> YOUR GOAL
Repeat the records below verbatim, and do not copy their pictures.

> EXTRACTED DATA
= = = = =

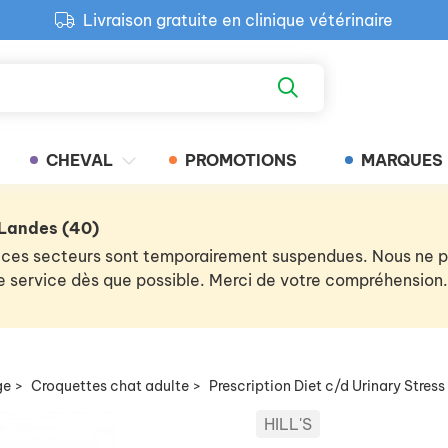
Livraison gratuite en clinique vétérinaire
Paiement 100% sécurisé
Retour produit gratuit en clinique
Livraison gratuite en clinique vétérinaire
CHEVAL
PROMOTIONS
MARQUES
 Landes (40)
 de ces secteurs sont temporairement suspendues. Nous ne
 le service dès que possible. Merci de votre compréhension.
ge
>
Croquettes chat adulte
>
Prescription Diet c/d Urinary Stres
HILL'S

= = = = =

> ANSWER FOR THE TASK
Livraison gratuite en clinique vétérinaire
Paiement 100% sécurisé
Retour produit gratuit en clinique
Livraison gratuite en clinique vétérinaire
CHEVAL
PROMOTIONS
MARQUES
 Landes (40)
 de ces secteurs sont temporairement suspendues. Nous ne
 le service dès que possible. Merci de votre compréhension.
ge
>
Croquettes chat adulte
>
Prescription Diet c/d Urinary Stres
HILL'S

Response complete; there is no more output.